The number of prescription errors discovered because of a medication mix-up at the Kitty Hawk satellite pharmacy at Wright-Patterson jumped to seven as of Friday, a base spokesman said.
As of Thursday, base officials had said only one prescription error had been found. Each of the errors were a mixture of a muscle relaxant and acetaminophen, or Tylenol, base spokesman Daryl Mayer said.
“Those seven instances are the only instances we know of where the patients were given the wrong medication,” he said.
The search for prescription mix-ups has been narrowed to 1,273 potentially affected patients who had 2,143 prescription orders refilled between April 23 to April 29 at the Kitty Hawk Pharmacy, Mayer said.
Base officials were still asking those who had an oral medication refilled at that pharmacy between those dates to contact the Wright-Patterson Medical Center. As of Friday afternoon, 277 patients who had a total of more than 500 prescriptions were checked. “If they had pills they need to check it regardless of what pills it was,” Mayer said.
Medical Center personnel will be making telephone calls over the weekend to patients who have not contacted the center, he said.
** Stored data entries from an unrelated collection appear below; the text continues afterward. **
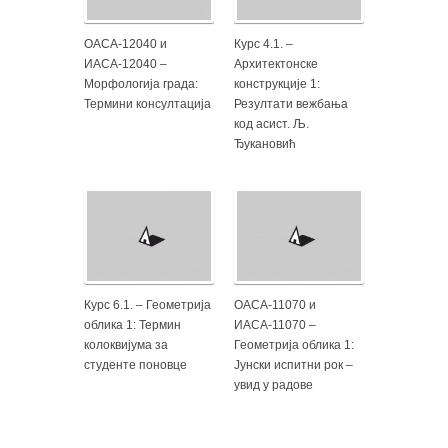
ОАСА-12040 и
Курс 4.1. –
ИАСА-12040 –
Архитектонске
Морфологија града:
конструкције 1:
Термини консултација
Резултати вежбања
код асист. Љ.
Ђукановић
Курс 6.1. – Геометрија
ОАСА-11070 и
облика 1: Термин
ИАСА-11070 –
колоквијума за
Геометрија облика 1:
студенте поновце
Јунски испитни рок –
увид у радове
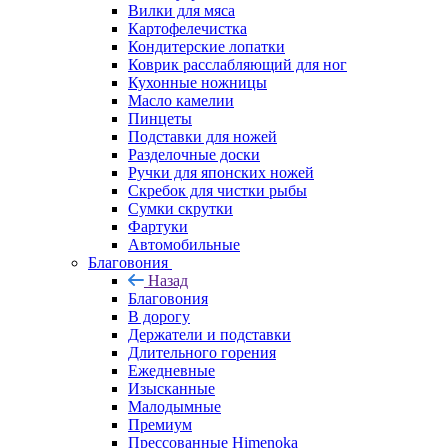
Вилки для мяса
Картофелечистка
Кондитерские лопатки
Коврик расслабляющий для ног
Кухонные ножницы
Масло камелии
Пинцеты
Подставки для ножей
Разделочные доски
Ручки для японских ножей
Скребок для чистки рыбы
Сумки скрутки
Фартуки
Автомобильные
Благовония
Назад
Благовония
В дорогу
Держатели и подставки
Длительного горения
Ежедневные
Изысканные
Малодымные
Премиум
Прессованные Himenoka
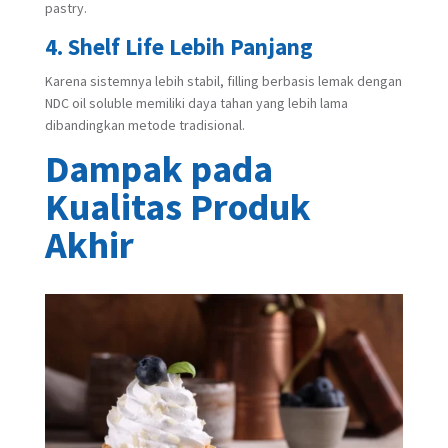
pastry.
4. Shelf Life Lebih Panjang
Karena sistemnya lebih stabil, filling berbasis lemak dengan
NDC oil soluble memiliki daya tahan yang lebih lama
dibandingkan metode tradisional.
Dampak pada
Kualitas Produk
Akhir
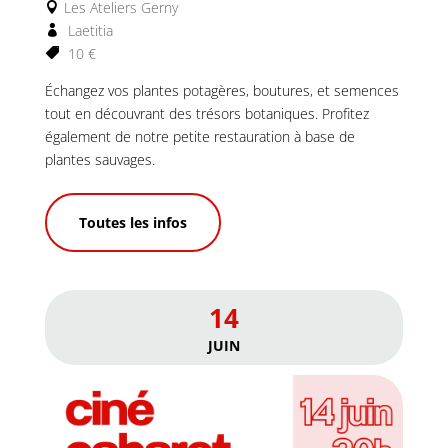
Les Ateliers Gerny
Laetitia
10 €
Échangez vos plantes potagères, boutures, et semences 
tout en découvrant des trésors botaniques. Profitez 
également de notre petite restauration à base de 
plantes sauvages.
Toutes les infos
14
JUIN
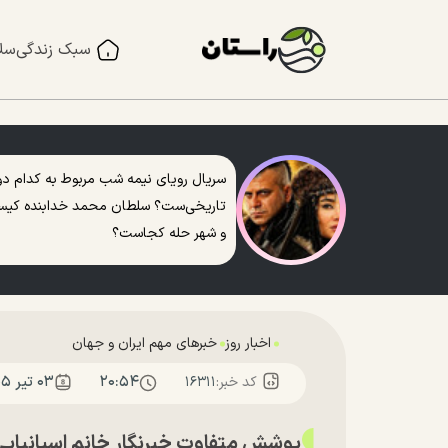
سبک زندگی
سل
سریال رویای نیمه شب مربوط به کدام دو
تاریخی‌ست؟ سلطان محمد خدابنده کی
و شهر حله کجاست؟
اخبار روز
خبرهای مهم ایران و جهان
۲۰:۵۴
۰۳ تير ۱۴۰۵
کد خبر:
۱۶۳۱۱
پوشش متفاوت خبرنگار خانم اسپانیایی 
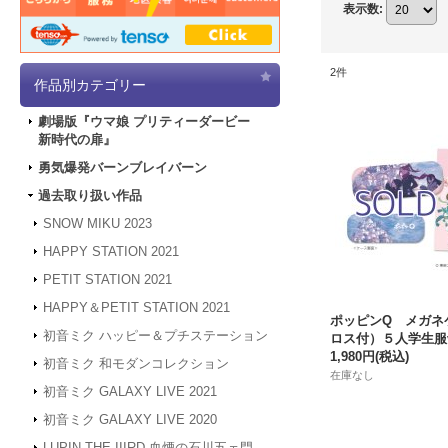
表示数
:
2
件
作品別カテゴリー
劇場版『ウマ娘 プリティーダービー
新時代の扉』
勇気爆発バーンブレイバーン
過去取り扱い作品
SNOW MIKU 2023
HAPPY STATION 2021
PETIT STATION 2021
HAPPY＆PETIT STATION 2021
ポッピンQ メガネ
初音ミク ハッピー＆プチステーション
ロス付）５人学生服ve
1,980円
(税込)
初音ミク 和モダンコレクション
在庫なし
初音ミク GALAXY LIVE 2021
初音ミク GALAXY LIVE 2020
LUPIN THE IIIRD 血煙の石川五ェ門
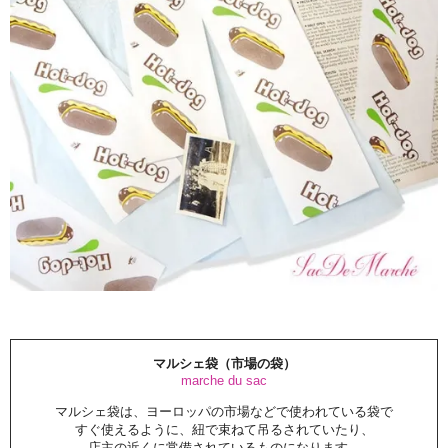
マルシェ袋（市場の袋）
marche du sac
マルシェ袋は、ヨーロッパの市場などで使われている袋で
すぐ使えるように、紐で束ねて吊るされていたり、
店主の近くに常備されているものになります。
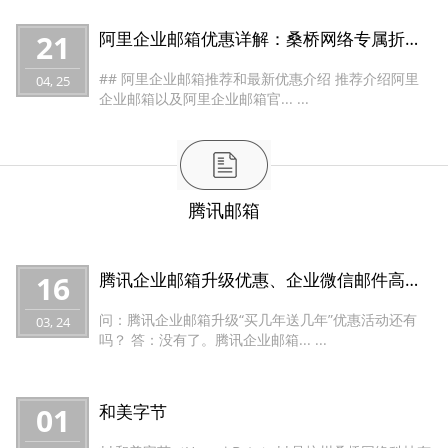
21
阿里企业邮箱优惠详解：桑桥网络专属折扣与推荐指南
## 阿里企业邮箱推荐和最新优惠介绍 推荐介绍阿里
04, 25
企业邮箱以及阿里企业邮箱官... ...
腾讯邮箱
16
腾讯企业邮箱升级优惠、企业微信邮件高级功能升级优惠折扣
问：腾讯企业邮箱升级“买几年送几年”优惠活动还有
03, 24
吗？ 答：没有了。腾讯企业邮箱... ...
01
和美字节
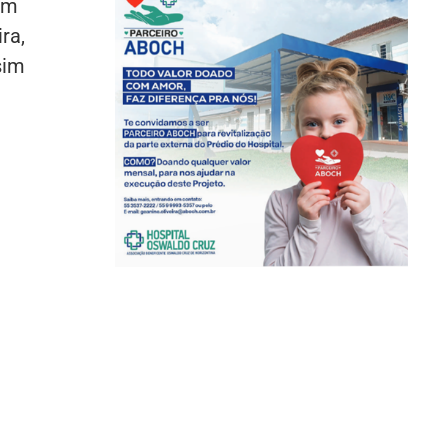
em
ra,
sim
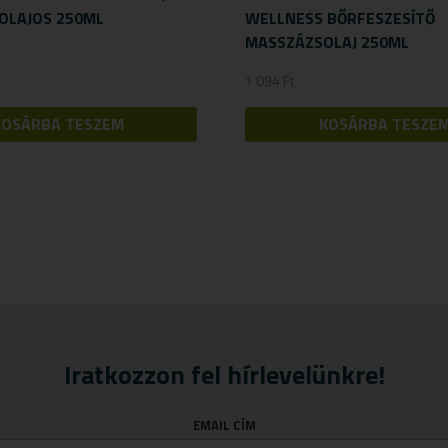
OLAJOS 250ML
WELLNESS BŐRFESZESÍTŐ
MASSZÁZSOLAJ 250ML
1 094
Ft
KOSÁRBA TESZEM
KOSÁRBA TESZE
Iratkozzon fel hírlevelünkre!
EMAIL CÍM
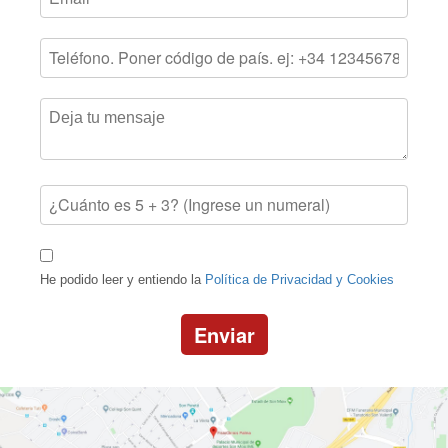
He podido leer y entiendo la
Política de Privacidad y Cookies
Enviar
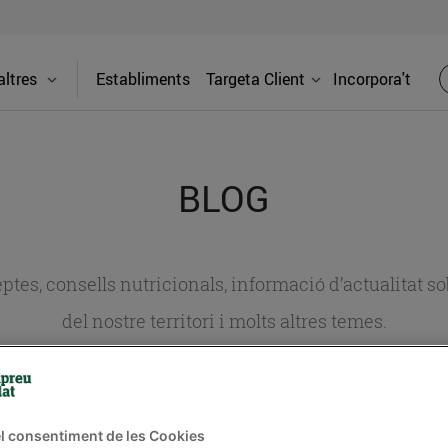
ltres
Establiments
Targeta Client
Incorpora't
BLOG
ceptes, consells nutricionals, informació d’actualitat
del nostre territori i molts altres temes.
TAT
CONSELLS I HÀBITS SALUDABLES
ENERGIA
GASTRONOMIA
l consentiment de les Cookies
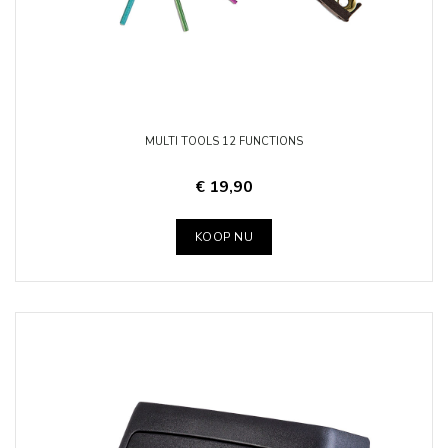
MULTI TOOLS 12 FUNCTIONS
€ 19,90
KOOP NU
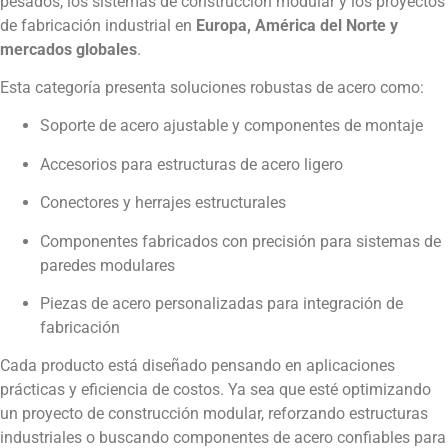
pesados, los sistemas de construcción modular y los proyectos
de fabricación industrial en
Europa, América del Norte y
mercados globales
.
Esta categoría presenta soluciones robustas de acero como:
Soporte de acero ajustable y componentes de montaje
Accesorios para estructuras de acero ligero
Conectores y herrajes estructurales
Componentes fabricados con precisión para sistemas de
paredes modulares
Piezas de acero personalizadas para integración de
fabricación
Cada producto está diseñado pensando en aplicaciones
prácticas y eficiencia de costos. Ya sea que esté optimizando
un proyecto de construcción modular, reforzando estructuras
industriales o buscando componentes de acero confiables para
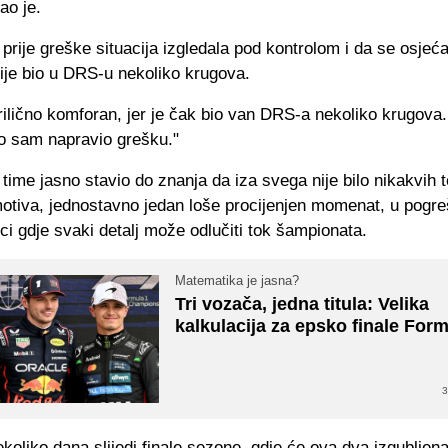
ao je.
e prije greške situacija izgledala pod kontrolom i da se osje
nije bio u DRS-u nekoliko krugova.
ilično komforan, jer je čak bio van DRS-a nekoliko krugova. 
o sam napravio grešku."
 time jasno stavio do znanja da iza svega nije bilo nikakvih teo
motiva, jednostavno jedan loše procijenjen momenat, u pogr
rci gdje svaki detalj može odlučiti tok šampionata.
Matematika je jasna?
Tri vozača, jedna titula: Velika
kalkulacija za epsko finale Form
3
koliko dana slijedi finale sezone, gdje će ova dva izgubljen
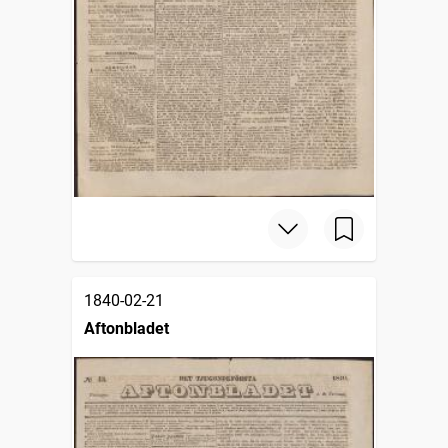
1840-02-21
Aftonbladet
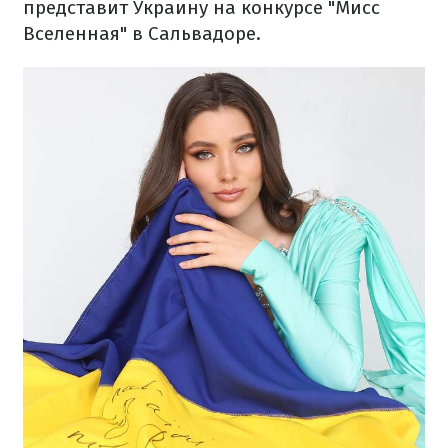
представит Украину на конкурсе "Мисс
Вселенная" в Сальвадоре.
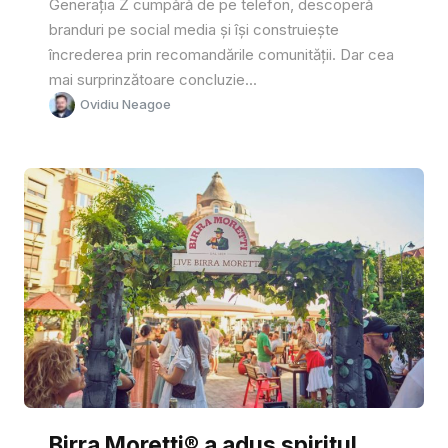
Generația Z cumpără de pe telefon, descoperă
branduri pe social media și își construiește
încrederea prin recomandările comunității. Dar cea
mai surprinzătoare concluzie...
Ovidiu Neagoe
Birra Moretti® a adus spiritul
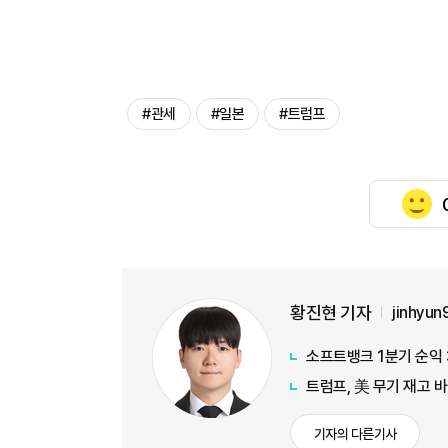
#관세
#일본
#트럼프
황진현 기자
jinhyu
소프트뱅크 1분기 순익 
트럼프, 美 무기 재고 
기자의 다른기사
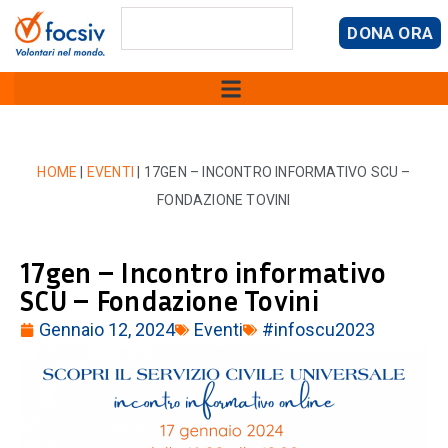
DONA ORA
HOME
|
EVENTI
|
17GEN – INCONTRO INFORMATIVO SCU –
FONDAZIONE TOVINI
17gen – Incontro informativo
SCU – Fondazione Tovini
Gennaio 12, 2024
Eventi
#infoscu2023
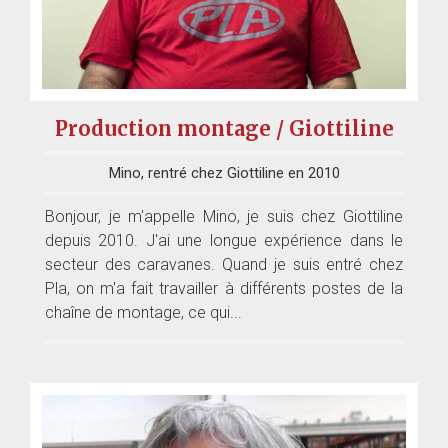
Production montage / Giottiline
Mino, rentré chez Giottiline en 2010
Bonjour, je m'appelle Mino, je suis chez Giottiline
depuis 2010. J'ai une longue expérience dans le
secteur des caravanes. Quand je suis entré chez
Pla, on m'a fait travailler à différents postes de la
chaîne de montage, ce qui...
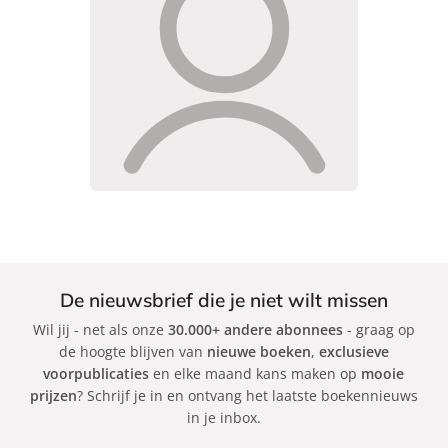
De nieuwsbrief die je niet wilt missen
Wil jij - net als onze
30.000+ andere abonnees
- graag op
de hoogte blijven van
nieuwe boeken
,
exclusieve
voorpublicaties
en elke maand kans maken op
mooie
prijzen
? Schrijf je in en ontvang het laatste boekennieuws
in je inbox.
Pharmacy workers discovered additional medications in an automated system process had mixed medications, but the problem was discovered before the refilled orders were distributed to patients, Mayer said. He did not have an exact number of how many or what kinds of medications that included.
Medical authorities have eliminated patients who had orders refilled for powders, syrups, topical creams, controlled medications and narcotics, officials said. The Kitty Hawk Pharmacy refills about 1,000 prescriptions per day.
A patient who contacted the pharmacy about a prescription error with a muscle relaxant mixed in a bottle with acetaminophen pills sparked warnings from base officials late Tuesday after the discovery. Medical Center personnel contacted other patients who had similar prescriptions and found the additional errors, Mayer said.
A Dayton VA Medical Center pharmacist will temporarily assist the staff at the Kitty Hawk Pharmacy during an ongoing investigation, according to Col. Stephen Higgins, commander of the 88th Medical Group at theMedical Center.
Air Force Medical Operations Agency officials will be on site Monday to investigate what may have gone wrong with an automated, or robotic prescription refilling process, and have not ruled out human error, officials said. Until an answer is known, the Kitty Hawk Pharmacy staff has been refilling prescriptions by hand, officials said.
The automated equipment has regularly scheduled maintenance every six months, most recently last week, a base medical official has said.
The Medical Center has set up a hotline at 937-257-9022 to answer questions or concerns between 6:30 a.m. to 7 p.m. daily. Patients may have their medications checked for accuracy at the Medical Center’s main information desk between 6:30 a.m. to 7 p.m.
“We want to make sure we have the opportunity to check every single one,” Mayer said.
The Ohio State Board of Pharmacy does not have jurisdiction over a federal pharmacy as it does a civilian pharmacy, a board spokesman has said.
However, Wright-Patterson medical pharmacy operations, including the Kitty Hawk Pharmacy, were last inspected two years ago by the Air Force Inspector General and The Joint Commission for hospitals, a national accrediting agency, according to Larine Barr, an Air Force Surgeon General spokeswoman.
The base pharmacies met or exceeded compliance requirements, Barr said in an email. Air Force pharmacies are inspected once every three years.